WORK TO COMPLETE: Can you quote exactly the stretch of lines from the one with "Super Duplex (394, 1465)" through the final line of the material, both ends included?

****************************************

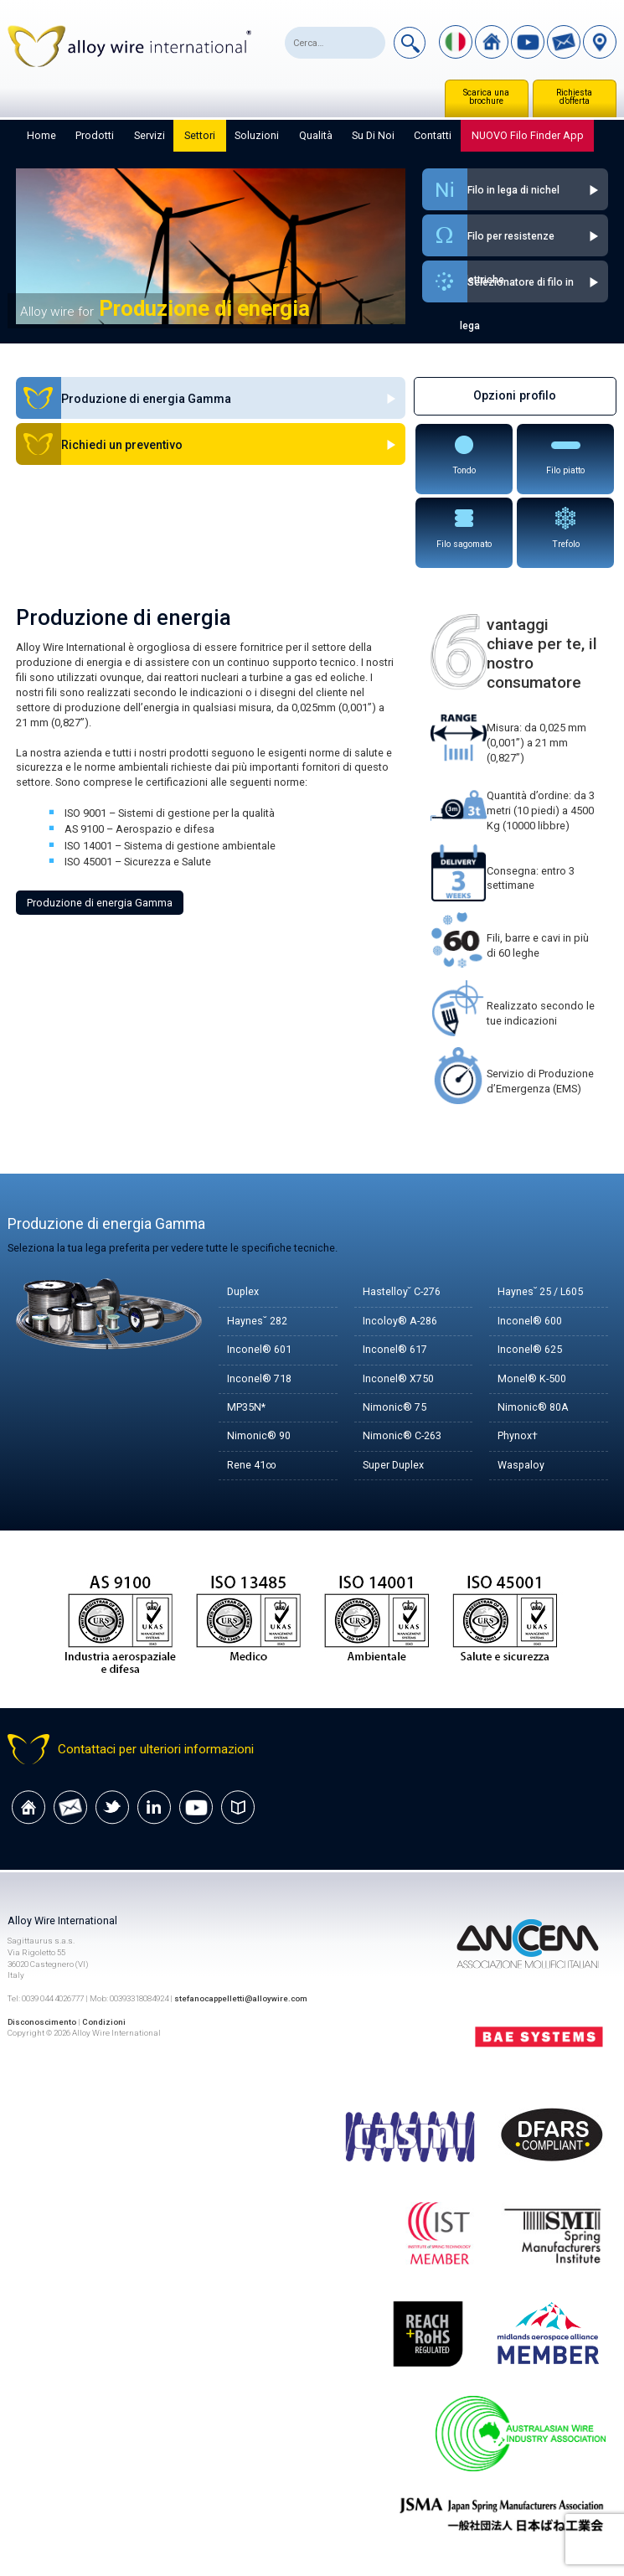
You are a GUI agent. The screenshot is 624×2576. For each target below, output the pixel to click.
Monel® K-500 (532, 1379)
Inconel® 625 (530, 1350)
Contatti (432, 135)
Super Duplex (394, 1465)
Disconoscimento (43, 2021)
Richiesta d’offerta (574, 96)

****************************************

ANSWER SPACE:
Super Duplex (394, 1465)
Disconoscimento (43, 2021)
Richiesta d’offerta (574, 96)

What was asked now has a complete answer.